21/x Here's why I connect Wilson to Smalls: Wilson was a smart man and as President he can rightfully be credited with a number of achievements at home and abroad. He was in his day, and indeed even in the context of our times, a progressive.
22/x He was also a man born into wealth his family accumulated through slave labor and, for all of his education, for all of his urbane sophistication, for all of his progressive bona fides, he lived and died believing that Black people were, as a group, inferior.
23/x And he acted upon that belief to visit incalculable pain and hardship on millions of people here in the US and also abroad when, among other things, he had U.S. Marines occupy Haiti. (Not that I'm bitter, mind you; no sir.)
24/x For his part, Smalls will never be as well known as Wilson and will never be credited as much as Wilson for having shaped this country. And maybe as an objective matter that’s the way it should be. Maybe in the larger calculus of things Wilson “mattered” more than Smalls.

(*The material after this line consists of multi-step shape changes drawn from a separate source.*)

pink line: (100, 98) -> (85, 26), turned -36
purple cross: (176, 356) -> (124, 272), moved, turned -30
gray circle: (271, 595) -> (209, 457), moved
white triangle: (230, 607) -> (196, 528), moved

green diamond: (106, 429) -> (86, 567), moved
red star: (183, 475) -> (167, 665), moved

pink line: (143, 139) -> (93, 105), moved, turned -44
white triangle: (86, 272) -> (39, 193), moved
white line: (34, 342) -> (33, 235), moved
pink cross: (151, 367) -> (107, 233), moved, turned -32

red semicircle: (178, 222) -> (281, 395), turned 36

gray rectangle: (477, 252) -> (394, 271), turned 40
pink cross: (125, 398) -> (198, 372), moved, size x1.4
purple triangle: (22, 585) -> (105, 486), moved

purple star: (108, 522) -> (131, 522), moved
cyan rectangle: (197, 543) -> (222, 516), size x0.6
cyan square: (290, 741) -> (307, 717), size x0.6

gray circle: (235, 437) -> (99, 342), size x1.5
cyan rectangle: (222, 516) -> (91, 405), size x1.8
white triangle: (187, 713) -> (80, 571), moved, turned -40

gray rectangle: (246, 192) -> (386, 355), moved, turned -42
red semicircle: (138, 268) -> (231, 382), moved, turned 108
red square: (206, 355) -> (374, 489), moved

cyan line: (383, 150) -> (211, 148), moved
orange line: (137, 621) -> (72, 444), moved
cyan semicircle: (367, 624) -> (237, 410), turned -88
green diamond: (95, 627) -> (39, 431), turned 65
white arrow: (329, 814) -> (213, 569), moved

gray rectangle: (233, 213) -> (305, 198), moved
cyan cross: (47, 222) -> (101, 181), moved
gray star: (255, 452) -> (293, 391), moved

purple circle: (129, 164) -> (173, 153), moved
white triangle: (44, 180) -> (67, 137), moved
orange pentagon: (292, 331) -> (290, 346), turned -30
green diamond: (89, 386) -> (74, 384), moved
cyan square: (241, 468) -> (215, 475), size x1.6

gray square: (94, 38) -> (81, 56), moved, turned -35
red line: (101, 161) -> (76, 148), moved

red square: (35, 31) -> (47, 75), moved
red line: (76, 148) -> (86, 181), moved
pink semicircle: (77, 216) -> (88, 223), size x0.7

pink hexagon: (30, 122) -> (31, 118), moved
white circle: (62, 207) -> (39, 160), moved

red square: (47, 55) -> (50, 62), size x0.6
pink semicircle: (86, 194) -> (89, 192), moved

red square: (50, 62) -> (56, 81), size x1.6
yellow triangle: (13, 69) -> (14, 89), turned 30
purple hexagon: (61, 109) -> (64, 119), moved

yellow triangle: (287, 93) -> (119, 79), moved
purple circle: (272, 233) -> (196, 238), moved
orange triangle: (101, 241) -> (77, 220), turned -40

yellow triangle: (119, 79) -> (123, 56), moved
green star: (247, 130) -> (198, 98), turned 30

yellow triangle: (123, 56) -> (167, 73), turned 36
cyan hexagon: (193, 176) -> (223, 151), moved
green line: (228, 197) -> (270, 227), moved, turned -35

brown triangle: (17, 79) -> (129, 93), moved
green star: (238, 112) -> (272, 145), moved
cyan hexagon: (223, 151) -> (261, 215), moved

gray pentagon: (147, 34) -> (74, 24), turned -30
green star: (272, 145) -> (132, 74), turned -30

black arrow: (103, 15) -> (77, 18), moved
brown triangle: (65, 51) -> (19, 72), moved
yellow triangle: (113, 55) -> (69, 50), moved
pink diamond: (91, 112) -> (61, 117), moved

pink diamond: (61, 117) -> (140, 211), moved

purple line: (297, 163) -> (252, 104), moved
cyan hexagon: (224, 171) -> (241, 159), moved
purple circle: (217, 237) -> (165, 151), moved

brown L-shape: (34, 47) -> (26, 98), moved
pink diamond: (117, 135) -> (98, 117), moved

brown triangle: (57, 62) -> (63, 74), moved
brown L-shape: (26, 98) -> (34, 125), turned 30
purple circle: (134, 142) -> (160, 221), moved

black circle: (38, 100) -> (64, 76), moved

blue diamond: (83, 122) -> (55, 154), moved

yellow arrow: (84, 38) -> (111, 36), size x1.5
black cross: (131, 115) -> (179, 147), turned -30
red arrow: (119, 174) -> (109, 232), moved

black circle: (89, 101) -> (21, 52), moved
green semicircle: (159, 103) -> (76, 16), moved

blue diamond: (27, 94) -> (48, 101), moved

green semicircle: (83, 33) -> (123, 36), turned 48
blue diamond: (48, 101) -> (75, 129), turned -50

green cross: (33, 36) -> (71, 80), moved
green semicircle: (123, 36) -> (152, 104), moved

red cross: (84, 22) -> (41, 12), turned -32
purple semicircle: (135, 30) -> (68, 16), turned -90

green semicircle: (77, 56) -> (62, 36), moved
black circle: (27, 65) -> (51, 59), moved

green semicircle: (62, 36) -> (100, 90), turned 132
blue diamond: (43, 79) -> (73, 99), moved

25/x But, on a human level, the arc of Smalls’ life is more remarkable than Wilson’s, & on a human level Smalls achieved more than Wilson: he was born into slavery, freed himself, fought to free others, & helped ratify what is arguably the most important consitutional amdt
26/x Simply put: The distance Wilson had to travel between his wealthy upbringing to the Governorship of NJ, and the presidency is objectively much shorter than that which Smalls had to travel between being enslaved by his own father and getting elected to Congress.
27/X But the fact that Wilson could have so cavalierly held the power to take apart a life Smalls had more than earned with more courage than the vast majority of us will ever know is a demonstration of what we mean by white supremacy.
28/28 I honestly don't care what Princeton does with the name of the Wilson school. What I care about is every time we begin to revisit these questions we dig deeper into the reasons why these questions keep coming up.
PS yes, for anyone of a certain worldview who's about to tweet at me that Wilson was a democrat, yes, I am aware of that fact.
One point about Princeton: first time I walked on campus (as a grown man with a career) I felt like a peasant wrapped in rags, covered in mud, mumbling incoherent grunts. Didn’t feel that way at Harvard or Yale. There’s just something about Princeton that SCREAMS power & money.